On Space Charge and Spatial Distribution of Defects in Yttria-Stabilized Zirconia

Abstract

Space charge in 8YSZ is examined theoretically. The Poisson-Boltzmann equation is solved by free energy minimization. The Helmholtz free energy of a crystal containing various defects is minimized subject to two constraints: The total dopant concentration is fixed and the maximum amount of surface charge is limited by site density. Large dopant concentration leads to defect concentrations which deviate from Boltzmann distribution. When free energy isminimized assuming all defects attain their equilibrium distributions, the corresponding electrochemical potentials are equilibrated through the crystal. These calculations correspond to long annealing times. Calculations are also conducted for a case in which only oxygen vacancies are allowed to equilibrate at lower temperature after a high temperature anneal.
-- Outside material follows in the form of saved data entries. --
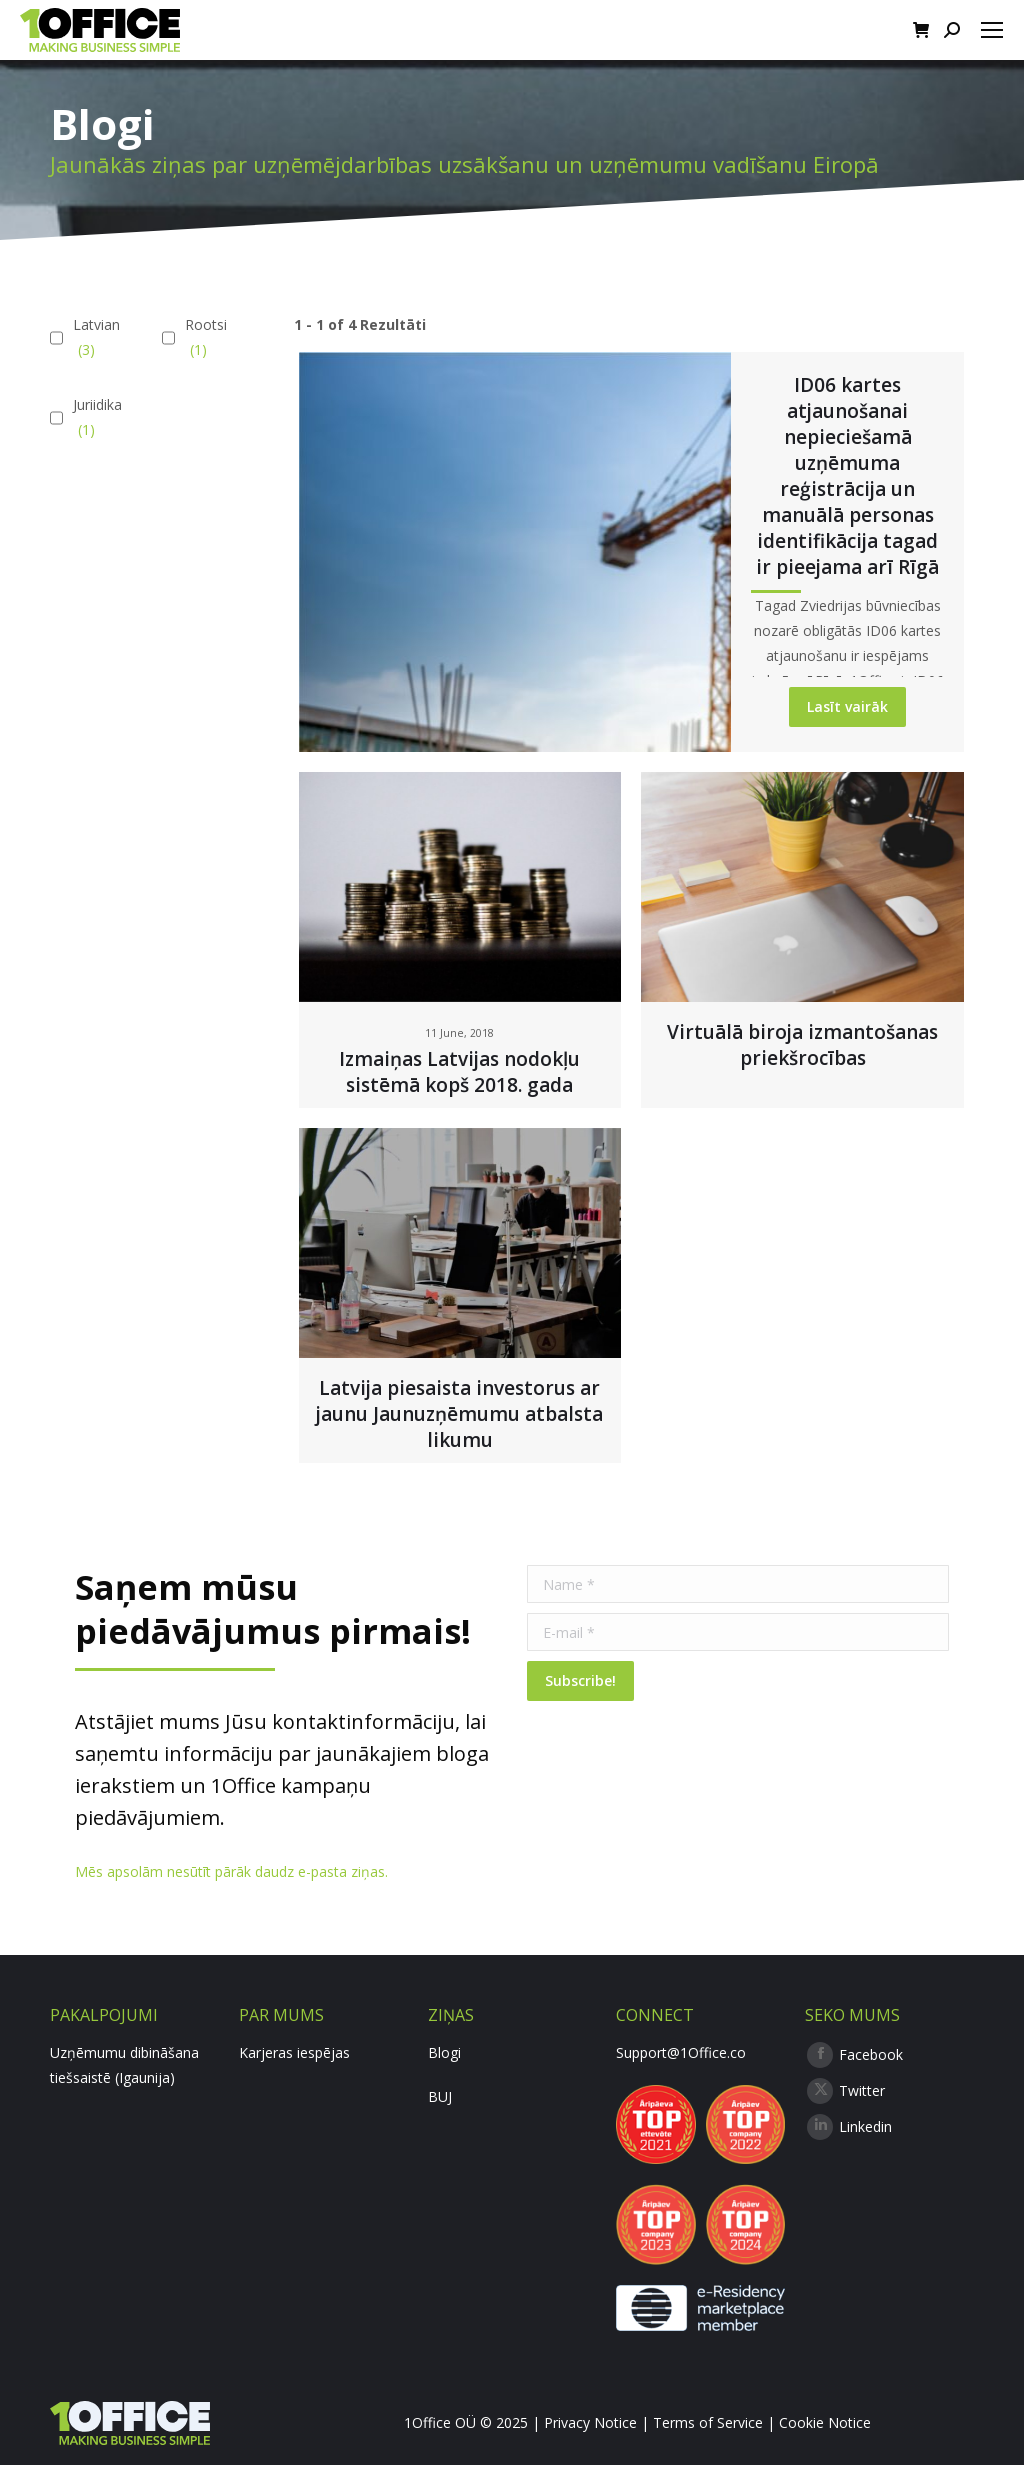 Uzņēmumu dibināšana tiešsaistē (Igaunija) (124, 2065)
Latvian (94, 338)
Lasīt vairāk (847, 706)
At lower temperatures, cations are frozen corresponding to high temperature anneal. In this case, only the electrochemical potential of oxygen vacancies equilibrates. In all cases Y segregates to grain boundaries/free surfaces lowering the corresponding oxygen vacancy concentration, consistent with reported effect of space charge on grain boundary conductivity. The results show a significant concentration of oxygen vacancies form defect complexes with Y dopant. Thus, free oxygen vacancy concentration is considerably lower than the usually assumed electroneutrality condition based on total dopant concentration.